If you do engage an advisor for your review, watch for these red flags:

  • Recommending replacement of existing policies without a clear, documented benefit. Policy replacement generates commission for the advisor and often results in new waiting periods, exclusions, and underwriting risks for you.
  • Pushing products before understanding your situation. A good advisor asks detailed questions about your finances, family, goals, and existing coverage before recommending anything.
  • Focusing on product features rather than your needs.
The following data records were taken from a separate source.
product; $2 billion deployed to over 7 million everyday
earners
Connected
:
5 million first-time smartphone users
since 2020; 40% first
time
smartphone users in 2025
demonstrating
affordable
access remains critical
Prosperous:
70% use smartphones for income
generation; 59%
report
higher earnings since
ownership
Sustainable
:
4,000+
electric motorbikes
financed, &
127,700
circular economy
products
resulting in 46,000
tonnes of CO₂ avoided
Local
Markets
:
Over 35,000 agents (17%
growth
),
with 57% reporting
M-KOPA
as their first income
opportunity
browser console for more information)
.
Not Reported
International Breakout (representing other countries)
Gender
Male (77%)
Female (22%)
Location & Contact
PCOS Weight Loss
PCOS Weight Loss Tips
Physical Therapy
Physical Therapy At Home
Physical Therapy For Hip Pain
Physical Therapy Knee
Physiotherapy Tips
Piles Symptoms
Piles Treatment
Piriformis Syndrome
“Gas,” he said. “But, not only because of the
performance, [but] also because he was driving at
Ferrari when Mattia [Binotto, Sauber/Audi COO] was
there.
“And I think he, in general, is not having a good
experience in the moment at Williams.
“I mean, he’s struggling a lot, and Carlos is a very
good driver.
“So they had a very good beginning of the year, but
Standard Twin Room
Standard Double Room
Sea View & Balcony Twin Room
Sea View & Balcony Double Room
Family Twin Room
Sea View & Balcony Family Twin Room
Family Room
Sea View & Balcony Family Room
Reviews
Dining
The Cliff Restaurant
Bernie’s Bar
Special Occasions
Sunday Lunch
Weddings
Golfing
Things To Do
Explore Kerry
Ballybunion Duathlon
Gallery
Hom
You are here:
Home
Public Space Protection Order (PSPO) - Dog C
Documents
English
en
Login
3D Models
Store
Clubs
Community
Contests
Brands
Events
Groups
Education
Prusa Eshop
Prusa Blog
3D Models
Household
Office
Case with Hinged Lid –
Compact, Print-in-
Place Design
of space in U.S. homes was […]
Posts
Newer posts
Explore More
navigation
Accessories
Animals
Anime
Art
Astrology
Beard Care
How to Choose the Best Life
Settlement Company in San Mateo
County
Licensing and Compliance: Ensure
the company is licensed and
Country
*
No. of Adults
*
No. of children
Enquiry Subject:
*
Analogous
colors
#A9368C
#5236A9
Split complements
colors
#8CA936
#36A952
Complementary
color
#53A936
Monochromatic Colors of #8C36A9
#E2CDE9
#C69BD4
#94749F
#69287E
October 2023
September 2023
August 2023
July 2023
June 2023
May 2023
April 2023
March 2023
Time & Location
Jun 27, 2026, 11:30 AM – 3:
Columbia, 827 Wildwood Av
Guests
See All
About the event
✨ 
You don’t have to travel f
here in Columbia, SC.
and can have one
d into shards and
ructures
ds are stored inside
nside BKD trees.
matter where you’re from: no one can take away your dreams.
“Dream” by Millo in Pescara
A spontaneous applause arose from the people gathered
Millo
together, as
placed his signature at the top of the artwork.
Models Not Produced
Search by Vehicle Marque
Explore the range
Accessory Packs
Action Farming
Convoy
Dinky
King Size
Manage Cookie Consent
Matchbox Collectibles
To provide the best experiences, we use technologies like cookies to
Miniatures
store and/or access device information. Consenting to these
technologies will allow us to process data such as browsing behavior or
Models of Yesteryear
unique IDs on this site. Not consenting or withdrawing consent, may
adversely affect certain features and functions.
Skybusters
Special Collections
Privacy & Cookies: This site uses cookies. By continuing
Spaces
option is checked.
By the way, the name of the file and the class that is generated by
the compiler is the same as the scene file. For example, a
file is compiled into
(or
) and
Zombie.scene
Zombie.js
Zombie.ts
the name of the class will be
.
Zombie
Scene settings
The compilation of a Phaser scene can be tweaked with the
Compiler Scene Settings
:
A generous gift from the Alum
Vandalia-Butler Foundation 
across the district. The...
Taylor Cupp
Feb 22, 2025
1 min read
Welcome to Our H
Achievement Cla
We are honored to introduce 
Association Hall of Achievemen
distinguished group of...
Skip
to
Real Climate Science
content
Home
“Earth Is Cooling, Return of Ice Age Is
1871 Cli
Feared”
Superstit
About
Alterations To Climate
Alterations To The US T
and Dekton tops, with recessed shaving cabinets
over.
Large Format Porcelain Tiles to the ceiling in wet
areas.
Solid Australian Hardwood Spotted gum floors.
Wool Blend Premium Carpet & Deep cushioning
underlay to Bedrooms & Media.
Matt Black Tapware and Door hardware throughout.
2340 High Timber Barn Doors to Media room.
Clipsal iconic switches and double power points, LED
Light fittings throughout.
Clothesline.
You do not need the fanciest product on the market; you need coverage that addresses your specific risks at a price you can sustain.
  • Reluctance to explain costs and commissions. Under MAS regulations, advisors must disclose commission structures. If your advisor avoids this topic, consider it a warning sign.

Key Takeaways

A thorough insurance portfolio review does not require an agent. With the framework above, you can identify gaps, eliminate redundancies, and make informed decisions about your coverage. Review your portfolio annually, or whenever a major life event occurs: marriage, the birth of a child, a property purchase, a career change, or retirement.

If you want an independent assessment, seek a fee-based advisor who charges for advice rather than earning commissions on product sales. This alignment of incentives ensures the recommendations serve your interests rather than the advisor's. A well-structured insurance portfolio is one of the most important foundations of your financial plan, and it deserves regular, objective attention.